● **ACTIVITY**
Repeat precisely the span of lines below that opens with the line containing "الجغرافية، أو قيمة" and closes with the line containing "التأشيرات القانونية، والتعريف", both included.
-=-=-=-=-
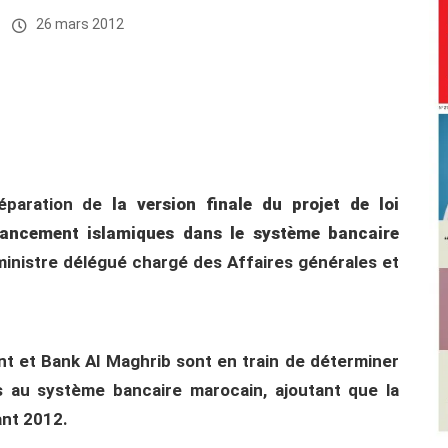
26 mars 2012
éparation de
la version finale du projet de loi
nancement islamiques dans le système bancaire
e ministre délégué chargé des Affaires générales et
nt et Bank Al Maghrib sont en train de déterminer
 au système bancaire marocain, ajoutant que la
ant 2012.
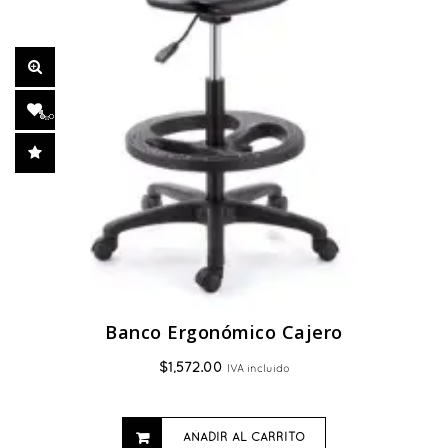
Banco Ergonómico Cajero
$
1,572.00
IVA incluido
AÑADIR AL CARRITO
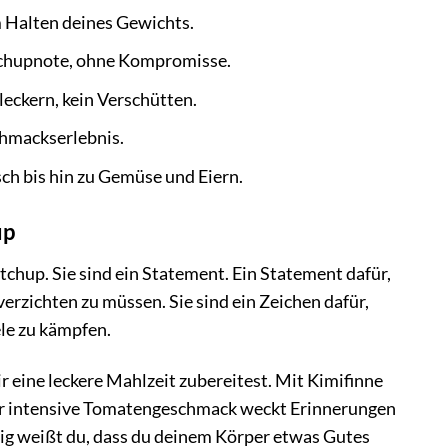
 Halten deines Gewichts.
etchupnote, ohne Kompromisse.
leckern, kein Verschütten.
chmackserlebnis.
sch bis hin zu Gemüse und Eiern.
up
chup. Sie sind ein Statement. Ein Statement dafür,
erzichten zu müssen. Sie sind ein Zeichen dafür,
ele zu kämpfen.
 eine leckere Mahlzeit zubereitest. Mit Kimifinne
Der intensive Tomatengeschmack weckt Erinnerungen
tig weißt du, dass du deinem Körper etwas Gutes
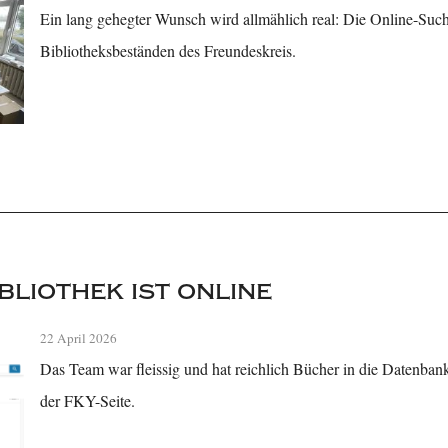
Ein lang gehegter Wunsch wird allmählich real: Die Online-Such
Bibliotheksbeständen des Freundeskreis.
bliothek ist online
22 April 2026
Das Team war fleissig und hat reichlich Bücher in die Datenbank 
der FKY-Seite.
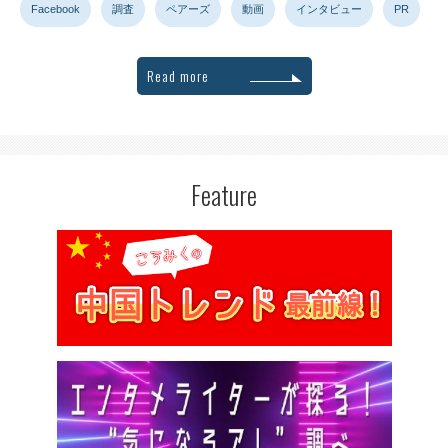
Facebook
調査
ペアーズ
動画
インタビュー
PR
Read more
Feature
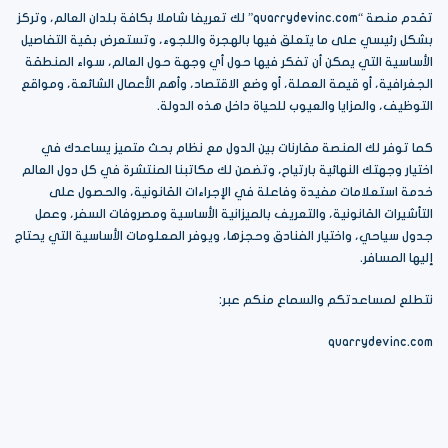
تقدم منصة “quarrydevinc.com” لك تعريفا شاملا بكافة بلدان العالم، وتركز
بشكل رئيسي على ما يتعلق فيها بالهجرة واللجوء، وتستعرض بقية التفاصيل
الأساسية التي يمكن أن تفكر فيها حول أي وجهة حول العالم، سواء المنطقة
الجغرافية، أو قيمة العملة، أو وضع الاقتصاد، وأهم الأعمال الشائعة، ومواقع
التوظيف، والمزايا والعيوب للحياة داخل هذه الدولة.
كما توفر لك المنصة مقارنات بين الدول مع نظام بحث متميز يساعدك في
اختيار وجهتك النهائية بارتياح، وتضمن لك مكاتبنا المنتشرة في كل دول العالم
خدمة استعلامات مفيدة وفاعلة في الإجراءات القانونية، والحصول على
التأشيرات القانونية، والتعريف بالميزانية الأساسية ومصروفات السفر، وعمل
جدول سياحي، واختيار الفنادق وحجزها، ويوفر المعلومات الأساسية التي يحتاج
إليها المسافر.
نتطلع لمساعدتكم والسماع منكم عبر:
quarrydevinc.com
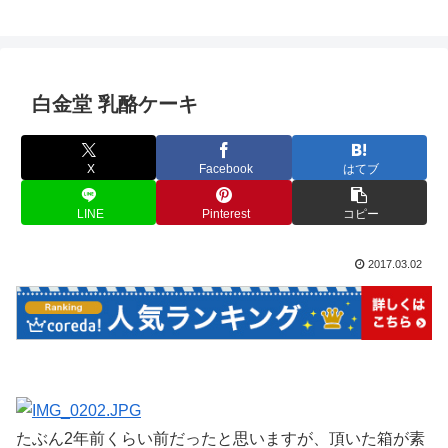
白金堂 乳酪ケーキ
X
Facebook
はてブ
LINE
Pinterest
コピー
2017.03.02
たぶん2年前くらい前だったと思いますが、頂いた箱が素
-=-=-=-=-
● **TASK RESPONSE**
الجغرافية، أو قيمة العملة، أو وضع الاقتصاد، وأهم الأعمال الشائعة، ومواقع
التوظيف، والمزايا والعيوب للحياة داخل هذه الدولة.
كما توفر لك المنصة مقارنات بين الدول مع نظام بحث متميز يساعدك في
اختيار وجهتك النهائية بارتياح، وتضمن لك مكاتبنا المنتشرة في كل دول العالم
خدمة استعلامات مفيدة وفاعلة في الإجراءات القانونية، والحصول على
التأشيرات القانونية، والتعريف بالميزانية الأساسية ومصروفات السفر، وعمل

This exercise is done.